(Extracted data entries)
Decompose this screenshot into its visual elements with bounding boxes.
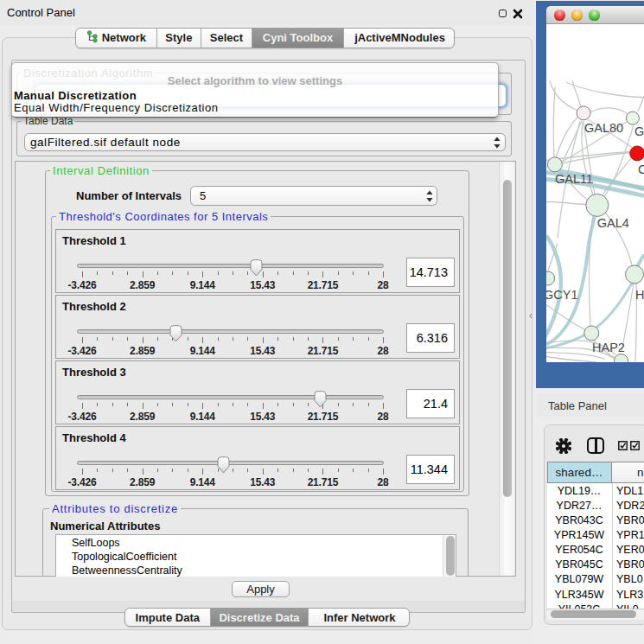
svg-text:GAL4: GAL4 [597,216,629,230]
svg-text:HAP2: HAP2 [592,341,625,354]
svg-text:GAL80: GAL80 [584,121,623,135]
svg-text:C: C [638,162,644,175]
svg-text:G.: G. [634,124,644,138]
svg-text:GCY1: GCY1 [546,287,578,301]
svg-text:GAL11: GAL11 [555,172,593,186]
svg-text:H: H [635,287,644,301]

- [WORK INSTRUCTION]
For each entry, copy the text exactly and leave out any image it carries.

- [YOUR SOLUTION]
Decompose this screenshot into its visual elements with bounding boxes.
svg-text:GAL4: GAL4 [597,216,629,230]
svg-text:HAP2: HAP2 [592,341,625,354]
svg-text:GAL80: GAL80 [584,121,623,135]
svg-text:C: C [638,162,644,175]
svg-text:G.: G. [634,124,644,138]
svg-text:GCY1: GCY1 [546,287,578,301]
svg-text:GAL11: GAL11 [555,172,593,186]
svg-text:H: H [635,287,644,301]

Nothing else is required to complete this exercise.